To walk in to a reception without knowing anyone there to whom he could address a single word would be to invite discovery and expulsion— if not actual arrest. So he had felt that his best hope lay in making the acquaintance at his fashionable inn of some well-placed courtier who would in due course invite his company to a levee or entertainment, on the assumption that he had already been presented; for, once inside, it was a hundred to one against the King remembering if he was one of the thousands of young nobles who had been presented to him in their teens or not.
But the trouble was that he had found no stool-pigeon suitable for such a manoeuvre staying at the inn; neither had one appeared since his arrival, and it looked as if he might kick his heels there for weeks before one did.
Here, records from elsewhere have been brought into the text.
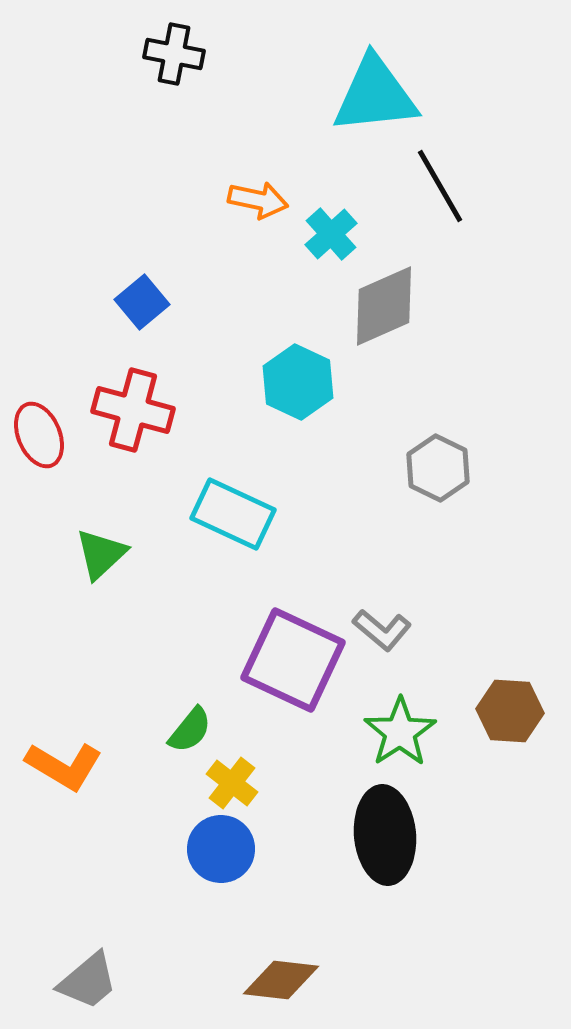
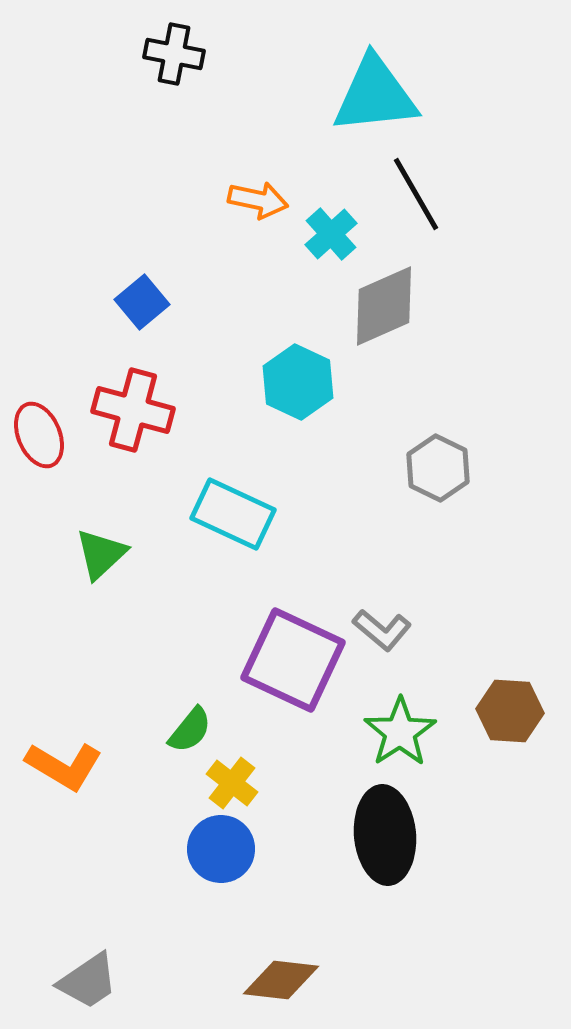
black line: moved 24 px left, 8 px down
gray trapezoid: rotated 6 degrees clockwise
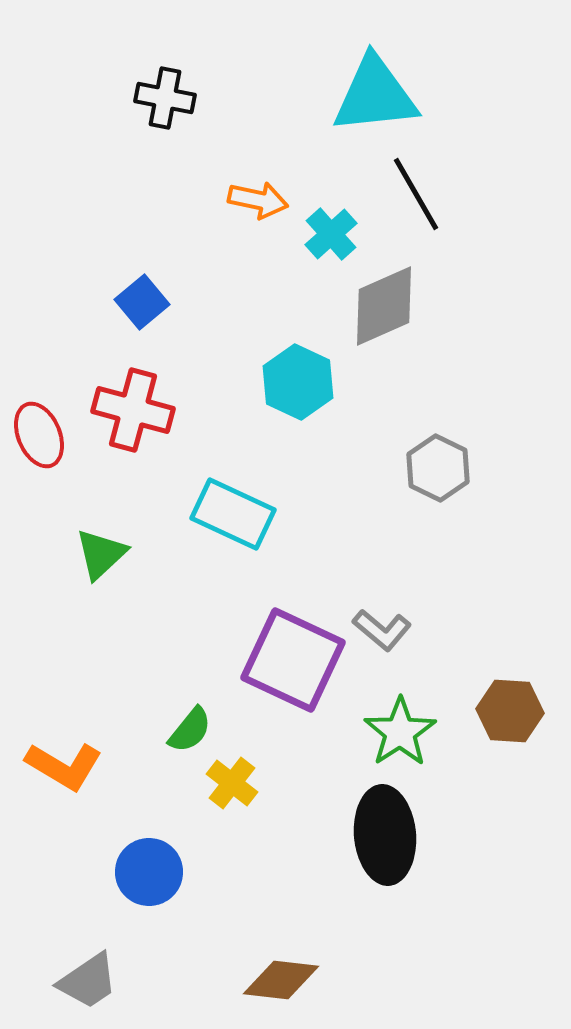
black cross: moved 9 px left, 44 px down
blue circle: moved 72 px left, 23 px down
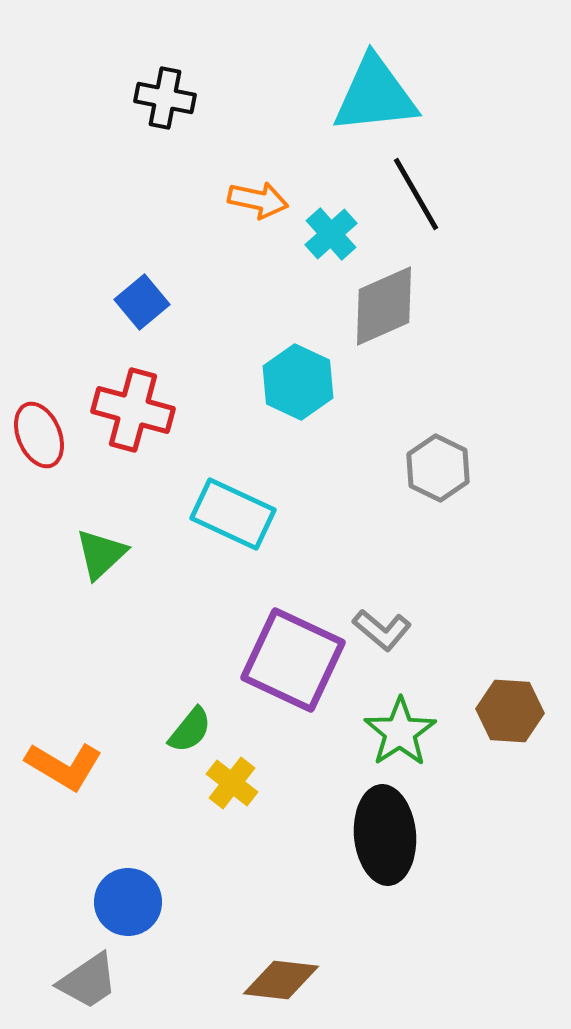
blue circle: moved 21 px left, 30 px down
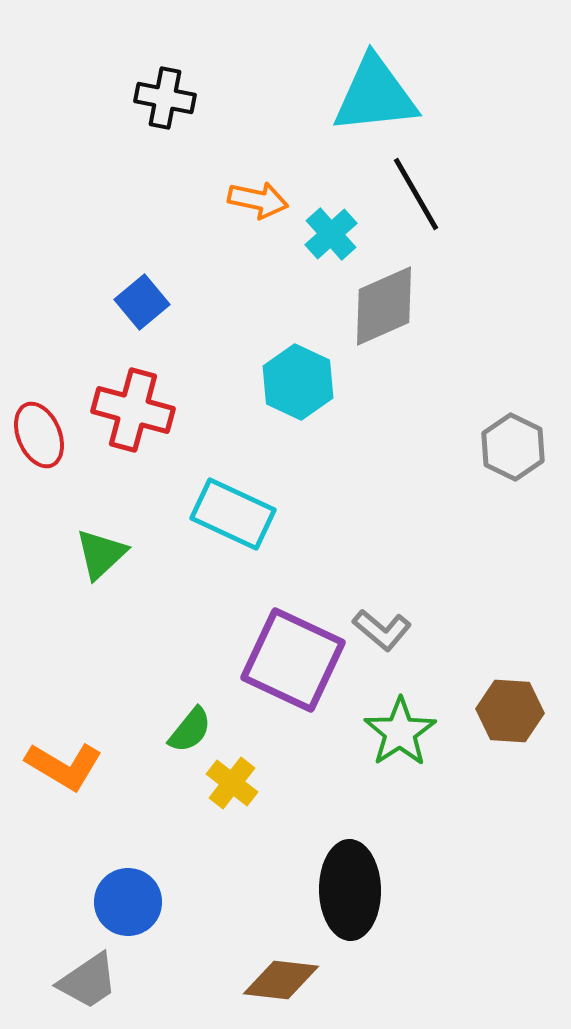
gray hexagon: moved 75 px right, 21 px up
black ellipse: moved 35 px left, 55 px down; rotated 4 degrees clockwise
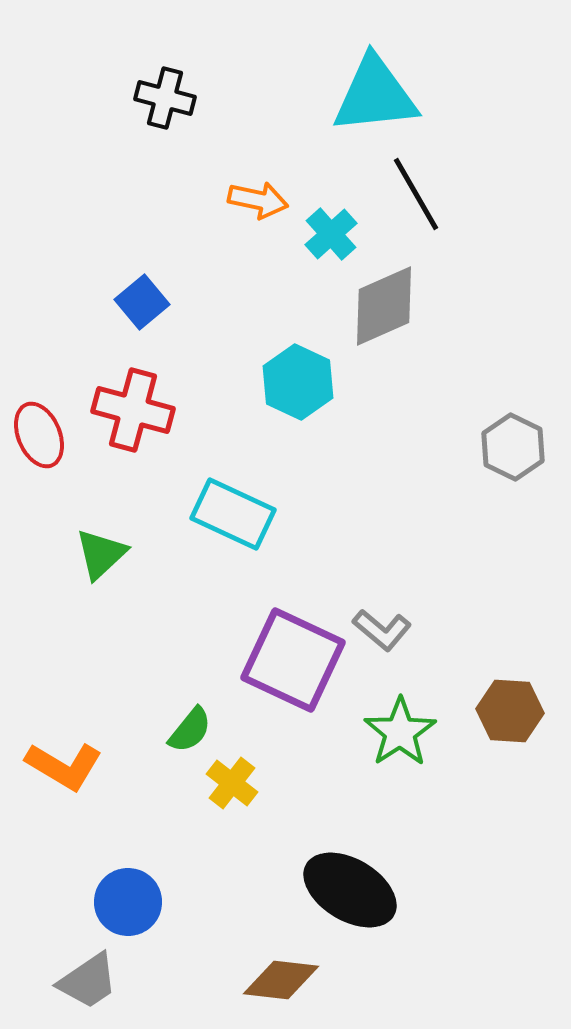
black cross: rotated 4 degrees clockwise
black ellipse: rotated 58 degrees counterclockwise
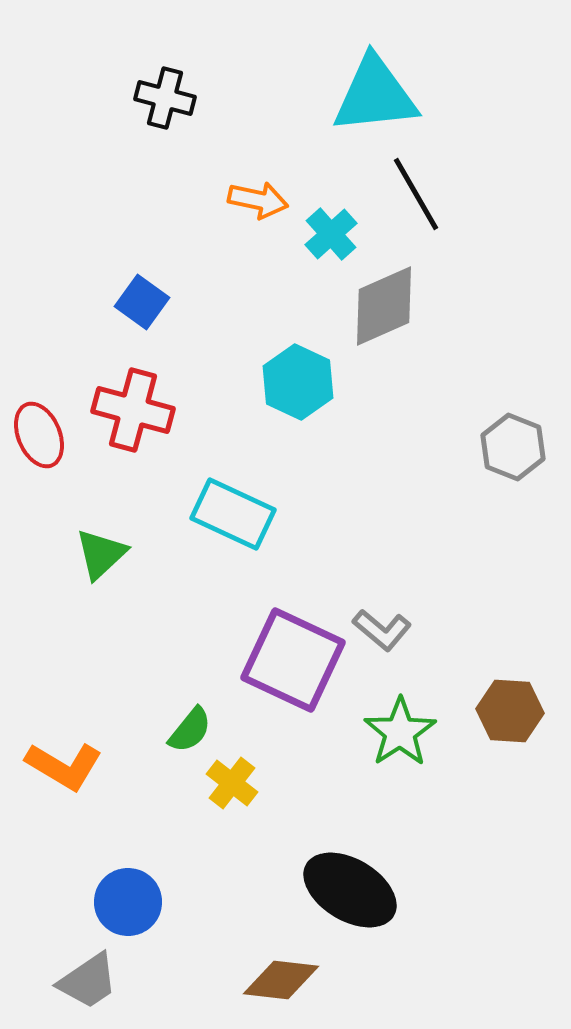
blue square: rotated 14 degrees counterclockwise
gray hexagon: rotated 4 degrees counterclockwise
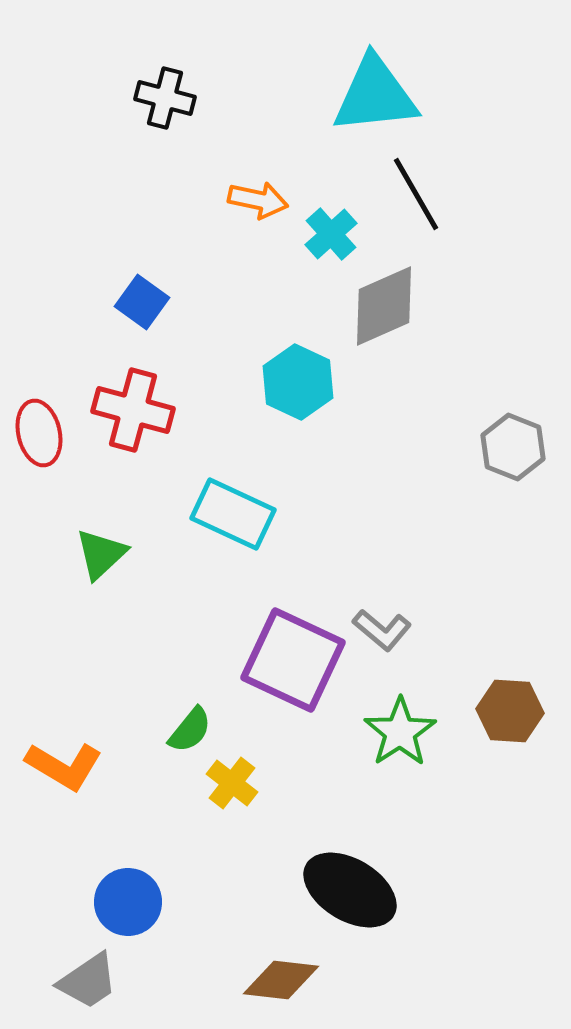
red ellipse: moved 2 px up; rotated 10 degrees clockwise
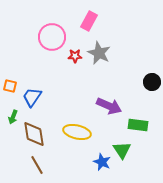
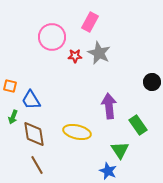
pink rectangle: moved 1 px right, 1 px down
blue trapezoid: moved 1 px left, 3 px down; rotated 65 degrees counterclockwise
purple arrow: rotated 120 degrees counterclockwise
green rectangle: rotated 48 degrees clockwise
green triangle: moved 2 px left
blue star: moved 6 px right, 9 px down
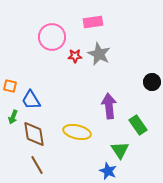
pink rectangle: moved 3 px right; rotated 54 degrees clockwise
gray star: moved 1 px down
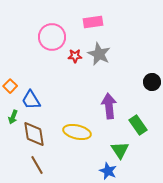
orange square: rotated 32 degrees clockwise
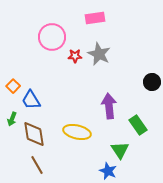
pink rectangle: moved 2 px right, 4 px up
orange square: moved 3 px right
green arrow: moved 1 px left, 2 px down
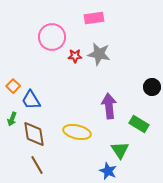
pink rectangle: moved 1 px left
gray star: rotated 15 degrees counterclockwise
black circle: moved 5 px down
green rectangle: moved 1 px right, 1 px up; rotated 24 degrees counterclockwise
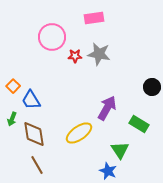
purple arrow: moved 2 px left, 2 px down; rotated 35 degrees clockwise
yellow ellipse: moved 2 px right, 1 px down; rotated 48 degrees counterclockwise
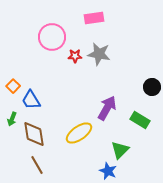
green rectangle: moved 1 px right, 4 px up
green triangle: rotated 18 degrees clockwise
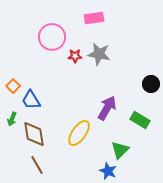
black circle: moved 1 px left, 3 px up
yellow ellipse: rotated 20 degrees counterclockwise
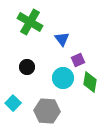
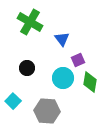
black circle: moved 1 px down
cyan square: moved 2 px up
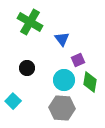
cyan circle: moved 1 px right, 2 px down
gray hexagon: moved 15 px right, 3 px up
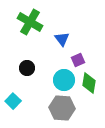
green diamond: moved 1 px left, 1 px down
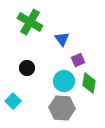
cyan circle: moved 1 px down
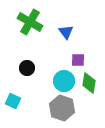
blue triangle: moved 4 px right, 7 px up
purple square: rotated 24 degrees clockwise
cyan square: rotated 21 degrees counterclockwise
gray hexagon: rotated 15 degrees clockwise
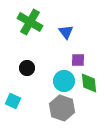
green diamond: rotated 15 degrees counterclockwise
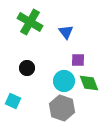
green diamond: rotated 15 degrees counterclockwise
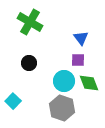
blue triangle: moved 15 px right, 6 px down
black circle: moved 2 px right, 5 px up
cyan square: rotated 21 degrees clockwise
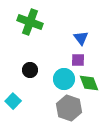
green cross: rotated 10 degrees counterclockwise
black circle: moved 1 px right, 7 px down
cyan circle: moved 2 px up
gray hexagon: moved 7 px right
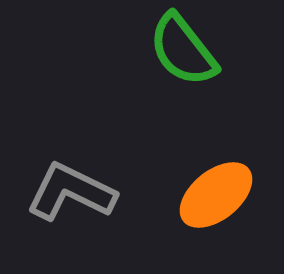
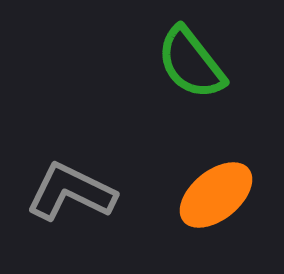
green semicircle: moved 8 px right, 13 px down
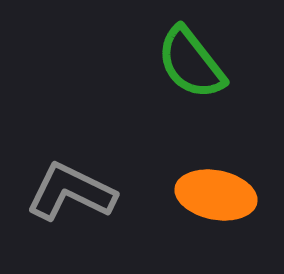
orange ellipse: rotated 50 degrees clockwise
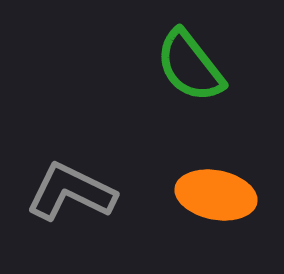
green semicircle: moved 1 px left, 3 px down
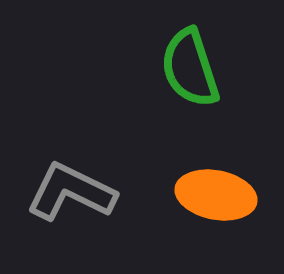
green semicircle: moved 2 px down; rotated 20 degrees clockwise
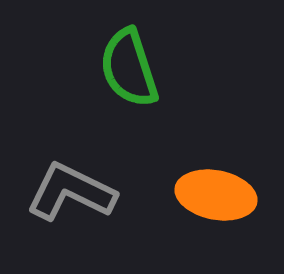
green semicircle: moved 61 px left
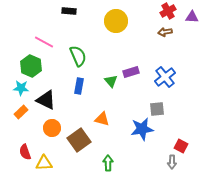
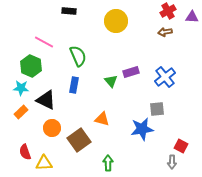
blue rectangle: moved 5 px left, 1 px up
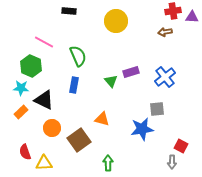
red cross: moved 5 px right; rotated 21 degrees clockwise
black triangle: moved 2 px left
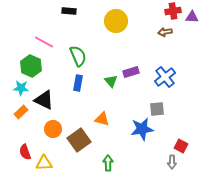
blue rectangle: moved 4 px right, 2 px up
orange circle: moved 1 px right, 1 px down
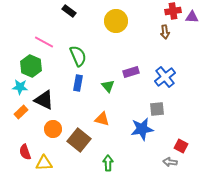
black rectangle: rotated 32 degrees clockwise
brown arrow: rotated 88 degrees counterclockwise
green triangle: moved 3 px left, 5 px down
cyan star: moved 1 px left, 1 px up
brown square: rotated 15 degrees counterclockwise
gray arrow: moved 2 px left; rotated 96 degrees clockwise
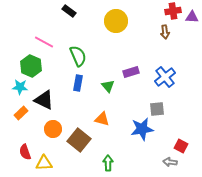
orange rectangle: moved 1 px down
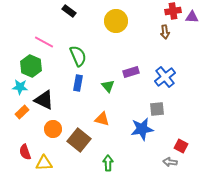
orange rectangle: moved 1 px right, 1 px up
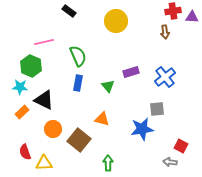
pink line: rotated 42 degrees counterclockwise
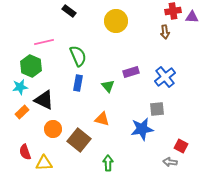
cyan star: rotated 14 degrees counterclockwise
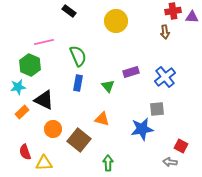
green hexagon: moved 1 px left, 1 px up
cyan star: moved 2 px left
Moreover, frequent walks in the grounds of the Chateau and many .hours spent lounging about its long, lofty corridors had equally failed to produce the type of chance acquaintance that he was seeking.
The factor that he had failed to take into his calculations when making this somewhat vague plan on his way from Paris was the election of Deputies to the States General. It was not only the People who were electing candidates to represent them in the Third Estate, but the First and Second—clergy and nobles—were not to sit by right of their episcopal ranks and hereditary titles; they too were to elect representatives from their own Orders. In consequence, for the first time in generations, nearly the whole nobility of France had gone to the provinces, where they were either intriguing to get themselves sent to Versailles as Deputies or supporting the candidates they favoured in their districts; so the Court and Fontainebleau were practically deserted.
Roger had been riding for well over an hour and, cudgel his wits as he would, could still see no way out of his difficulty, when up the long ride through the greenwood he saw a horseman coming towards him at a gentle canter. As the approaching figure grew nearer he could see it to be that of a lanky gentleman with narrow shoulders and a long, lean face, who appeared to be in his middle thirties. He was well mounted on a powerful bay but his dress, although of rich materials, was too flashy to be in good taste.
As the two horsemen came abreast both gave the casual nod which is habitual to strangers passing one another in the country, and as they did so each looked straight into the other's eyes for a moment without either showing any sign of recognition. Roger was still deeply absorbed by his own problem, and it was only after the lanky man had cantered on for a hundred yards or so that he began to wonder vaguely where he had seen that lantern-jawed countenance before.